SURFACE X questions the discrepancy between our self-created digital surface and the real-world substance underneath. By letting people experience the removal of the surface as they approach the interactive installation, SURFACE X draws attention to what is hidden and inspires reflection on one's own different identities.


Artistic Concept

by Rebecca Gischel

With great support on the Technical Concept

from Franz Gischel


FARE for sponsoring 40 umbrellas FARE-iAuto, the only type of our many tested umbrellas which were durable enough for the mechanical stress of the installation

Marius Bungart & Johannes Holzmair for their support on physical calculation of the installation’s body

Sebastian Walter for 3D Printing and construction of installation’s parts

In the digital world, we present ourselves in the best possible light—#nofilter, of course. In the hopes of being loved, employed, liked and followed, we carefully choose the best parts of our identity to display. By adding a photo filter here and highlighting a detail there, we constantly work on creating the perfect surface. Our digital identity is flawless and impressive.

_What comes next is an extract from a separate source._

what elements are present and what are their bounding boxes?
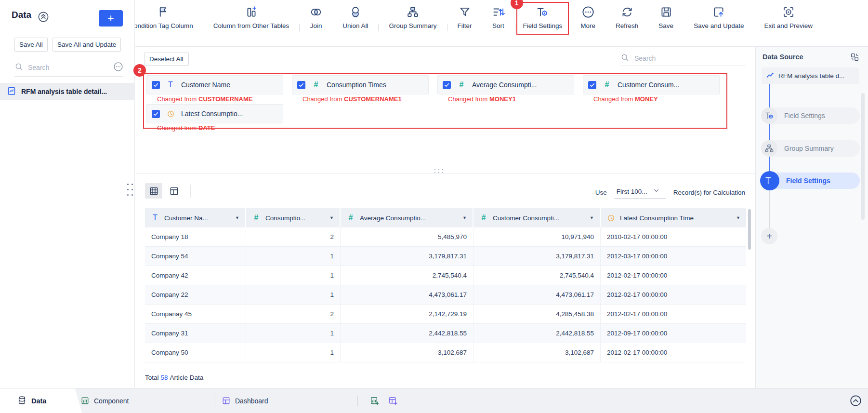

Until… someone comes closer. When we actually meet our Tinder date face to face. Or go to that job interview we got invited to. SURFACE X captures the very moment when our digital and our physical identities collide and merge into the real us.

At this moment, it becomes impossible to keep the perfect surface intact. It cracks and folds and our true self is revealed.

Like our digital identity, SURFACE X appears large and impressive from a distance. The interactive installation is made up of 35 black umbrellas that form a single, spherical body 3.5 meters in diameter. The umbrellas represent an impenetrable shield, protecting the inside from unwanted looks.

However, once a person approaches SURFACE X, the umbrellas immediately shy away and close within milliseconds. It crumbles and shrinks and loses its polished look. Up close, one sees less surface but more of what lies behind, cables, sensors and a steel frame.

It is left to the approaching person to judge: Does it look ugly or broken? Or rather interesting, maybe even beautiful?